GPO announced it plans to ask lawmakers and the Office of Personnel Management for permission to offer buyouts and early outs to its 2,200 employees, with the goal of decreasing its overall workforce by 15 percent and thinning its managerial ranks by 25 percent. The move was prompted by "overall government cutbacks and projected reductions in appropriated funds," according to the announcement.
If OPM grants the office's request, then employees could be offered lump-sum payments of up to $25,000 to voluntarily leave their jobs. The actual amount of the payout would be based on a formula, according to GPO.
The process would have to be completed by Dec. 31 for GPO to realize the anticipated savings, the statement said. GPO in January revised its fiscal 2012 budget request downward by $5 million, to $148.5 million. That represents a major reduction from the $166.6 million requested the previous year, Public Printer Bill Boarman pointed out in May congressional testimony. But it still would be a significant increase over the agency's actual fiscal 2011 budget of $135 million.
Boarman expressed confidence the staff reductions would not hamper GPO's mission of producing and distributing government documents. "These challenging economic times have no boundaries and are forcing federal agencies to seek ways to survive," he said in a statement. "GPO is open for business. We are an agency with a dedicated workforce that will continue to reengineer itself in the 21st century to serve as the digital information platform for the federal government."
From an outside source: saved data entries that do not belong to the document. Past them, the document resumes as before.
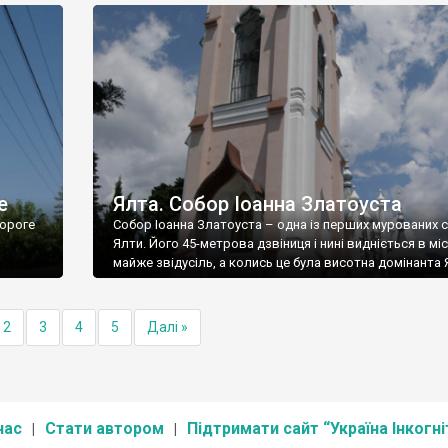
е
Ялта. Собор Іоанна Златоуста
ороге
Собор Іоанна Златоуста – одна із перших мурованих 
Ялти. Його 45-метрова дзвіниця і нині видніється в міс
майже звідусіль, а колись це була висотна домінанта 
2
3
4
5
Далі »
нас
Стати автором
Підтримати сайт “Україна Інкогні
GPO is one of several agencies turning to buyouts and early outs in the tight fiscal environment. The Agriculture Department last month won OPM approval to offer early outs to most employees and buyouts for 544 positions. The U.S. Postal Service and Smithsonian Institution also are offering voluntary separation packages, and the Air Force Materiel Command in May started gauging civilian workers' interest in potential buyouts.